= Jaume Obrador Soler =

Spanish social activist (1940–2025)

Jaume Obrador Soler (1940 – 8 August 2025) was a Spanish missionary, politician and social activist.

== Life and career ==
Obrador Soler was ordained a priest in 1966. From 1966 to 1972, he worked as a missionary in Burundi. He carried out his activity in Gitongo and Bugenyuzi. Returning to Mallorca, he became secularized in 1973. He joined the JOC (Joventut Obrera Cristiana) and participated in the neighbourhood movement of Palma through the neighbourhood commissions, in hiding, which later became anti-capitalist neighbourhood platforms. Later he participated in the promotion of the first neighbourhood associations (1973–1974). He was a member of the Communist Workers' Circles and, later, of the OEC (Communist Left Organization). In 1979, he was elected councillor of the Palma City Council by the PSM (Socialist Party of Mallorca). In 1981, he left office and participated in the constitution of Esquerra Mallorquina (1981–1983).

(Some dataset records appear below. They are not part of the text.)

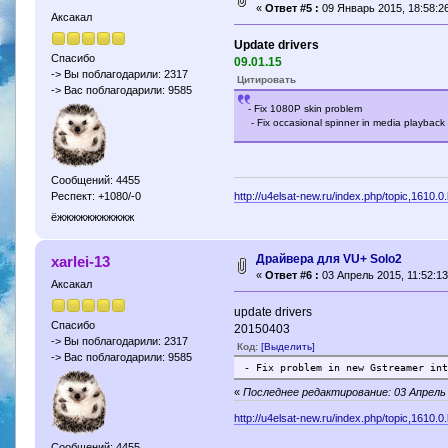
«
Ответ #5 :
09 Январь 2015, 18:58:26
Аксакал
Update drivers
Спасибо
09.01.15
-> Вы поблагодарили: 2317
Цитировать
-> Вас поблагодарили: 9585
- Fix 1080P skin problem
- Fix occasional spinner in media playback
Сообщений: 4455
http://u4elsat-new.ru/index.php/topic,1610.0
Респект: +1080/-0
ёжжжжжжжжжжж
Драйвера для VU+ Solo2
xarlei-13
«
Ответ #6 :
03 Апрель 2015, 11:52:13
Аксакал
update drivers
Спасибо
20150403
-> Вы поблагодарили: 2317
Код:
[Выделить]
-> Вас поблагодарили: 9585
- Fix problem in new Gstreamer in
«
Последнее редактирование: 03 Апрель 2
http://u4elsat-new.ru/index.php/topic,1610.0
Сообщений: 4455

In 1995, he was the founder of "Neighbours Without Borders" (VSF), made up of people linked to the Federation of Neighbourhood Associations of Palma, of which he was the president.

Obrador Soler died on 8 August 2025.

==Awards and honours==
In 2018, Obrador Soler was awarded the Rosa Bueno Prize by Palma City Council for his promotion of citizen participation as a tool for social transformation.